I wanted to say I could handle this myself, because needing Damian again felt dangerous in a way no armed man ever could. But outside my window, a black SUV rolled slowly down the street with its headlights off.

My heart stopped.

“Damian,” I whispered.

“What is it?”

“There’s a car outside.”

His voice changed instantly. “Get away from the window.”

I stepped back.

The SUV stopped beneath the bakery sign.

Two men got out.

I had never seen them before, but I knew expensive danger when it stood under a streetlamp pretending to be ordinary.

“They’re here,” I said.

Damian’s voice went cold enough to freeze blood.

“Lock the door. Call June. Then call the police. I’m calling someone I trust.”

“You said not to involve police in your world.”

“This is not my world anymore,” he said. “This is my daughter.”

The men did not break in.

That would have been easier to explain later.

Instead, they waited until morning.

I did not sleep. June came upstairs with a baseball bat and refused to leave. At dawn, the two men entered the bakery like customers, ordered black coffee, and sat near the window without drinking it.

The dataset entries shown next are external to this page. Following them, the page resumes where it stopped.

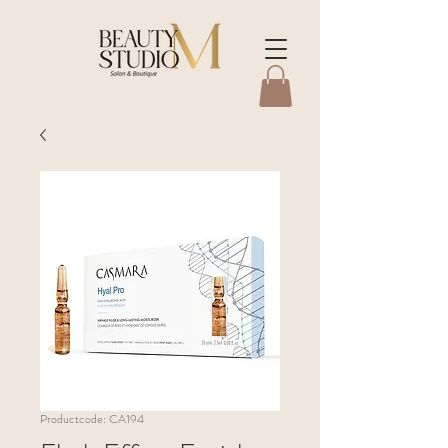
Productcode: CA194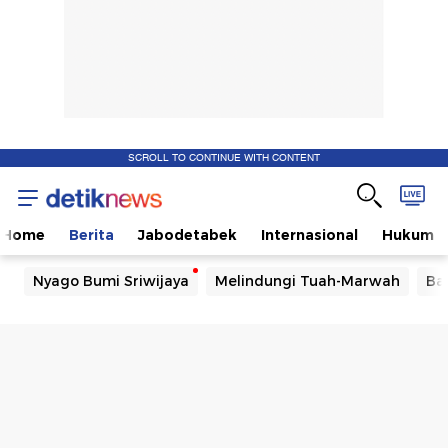
SCROLL TO CONTINUE WITH CONTENT
Home
Berita
Jabodetabek
Internasional
Hukum
Nyago Bumi Sriwijaya
Melindungi Tuah-Marwah
Ba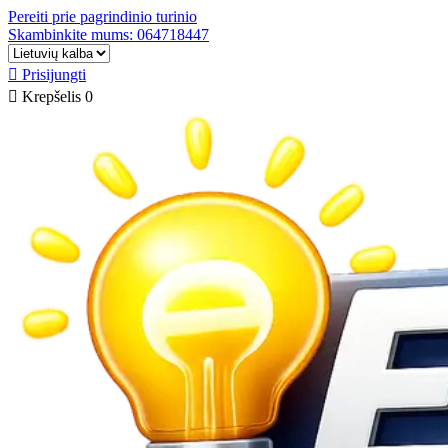
Pereiti prie pagrindinio turinio
Skambinkite mums: 064718447

Prisijungti

Krepšelis
0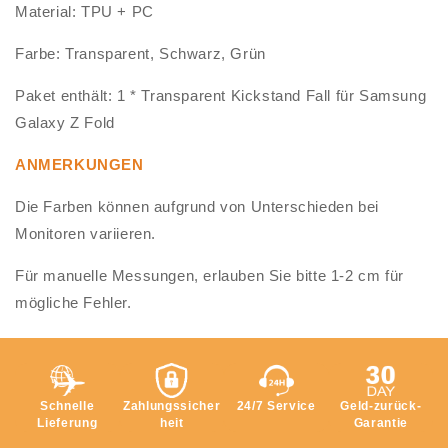
Material: TPU + PC
Farbe: Transparent, Schwarz, Grün
Paket enthält: 1 * Transparent Kickstand Fall für Samsung
Galaxy Z Fold
ANMERKUNGEN
Die Farben können aufgrund von Unterschieden bei
Monitoren variieren.
Für manuelle Messungen, erlauben Sie bitte 1-2 cm für
mögliche Fehler.
Schnelle
Zahlungssicher
24/7 Service
Geld-zurück-
Lieferung
heit
Garantie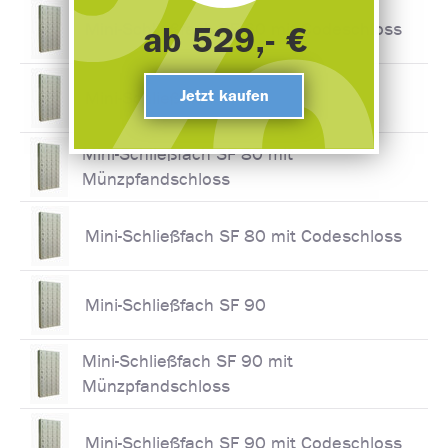
Mini-Schließfach SF 60 mit Codeschloss
ab 529,- €
Jetzt kaufen
Mini-Schließfach SF 80
Mini-Schließfach SF 80 mit
Münzpfandschloss
Mini-Schließfach SF 80 mit Codeschloss
Mini-Schließfach SF 90
Mini-Schließfach SF 90 mit
Münzpfandschloss
Mini-Schließfach SF 90 mit Codeschloss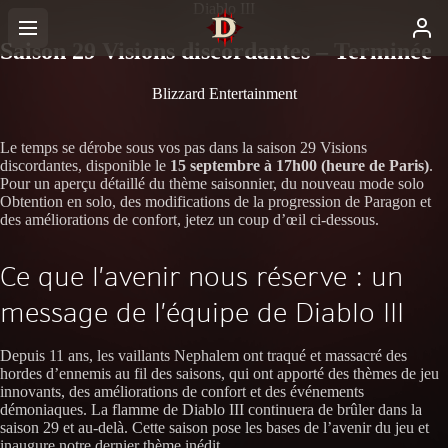
Diablo III
Saison 29 Visions discordantes – Terminée
Blizzard Entertainment
Le temps se dérobe sous vos pas dans la saison 29 Visions
discordantes, disponible le
15 septembre à 17h00 (heure de Paris)
.
Pour un aperçu détaillé du thème saisonnier, du nouveau mode solo
Obtention en solo, des modifications de la progression de Paragon et
des améliorations de confort, jetez un coup d’œil ci-dessous.
Ce que l’avenir nous réserve : un
message de l’équipe de Diablo III
Depuis 11 ans, les vaillants Nephalem ont traqué et massacré des
hordes d’ennemis au fil des saisons, qui ont apporté des thèmes de jeu
innovants, des améliorations de confort et des événements
démoniaques. La flamme de Diablo III continuera de brûler dans la
saison 29 et au-delà. Cette saison pose les bases de l’avenir du jeu et
inaugure notre dernier thème inédit.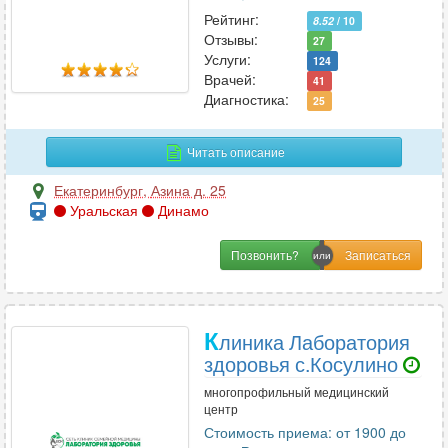
Рейтинг:
8.52
/ 10
Ц
Отзывы:
27
Услуги:
124
Цефалгология
4
Врачей:
41
Диагностика:
25
Ч
Читать описание
Челюстно-лицевая хирургия
12
Екатеринбург
,
Азина д. 25
Уральская
Динамо
Э
Позвонить?
Эмбриология
2
Эндокринология
56
Эндоскопия
17
К
линика Лаборатория
Эпилептология
2
здоровья с.Косулино
многопрофильный медицинский
центр
Стоимость приема: от 1900 до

At nine, the taller one approached the counter.

“Miss Mercer,” he said politely.

June stepped beside me. “Unless you’re ordering a muffin, I’d rethink whatever comes next.”

The man smiled at her, then looked back at me.

“Mrs. Russo would like to resolve this quietly.”

My stomach turned.

“I don’t know a Mrs. Russo.”

“Celeste Russo knows you. She knows what you are carrying. She is prepared to be generous.”

June’s hand tightened around the coffee pot.

I placed one palm on the counter to steady myself. “Get out.”

His expression barely changed. “You should consider your position. A single pregnant woman with no family, no money, and a medical school dream she abandoned. Courts can be unpleasant when powerful families ask questions about stability.”

Fear opened under my feet like a trapdoor.

That was the Russo way.

Not knives in alleys.

Paper.

Pressure.

Reputation.

The kind of violence that wore a suit and called itself concern.

The man leaned closer.

“Take the money. Disappear properly. The child will be cared for.”

For one second, the bakery went silent around me.

Then June said, “You have ten seconds before I pour boiling coffee on your expensive coat.”

The man ignored her.

I looked him straight in the eye.

“You can tell Celeste Russo something for me.”

He waited.

“My daughter is not an asset.”

His smile cooled. “That is unfortunate.”

“No,” said a voice from behind him. “Unfortunate is walking into a bakery full of witnesses and threatening the mother of my child.”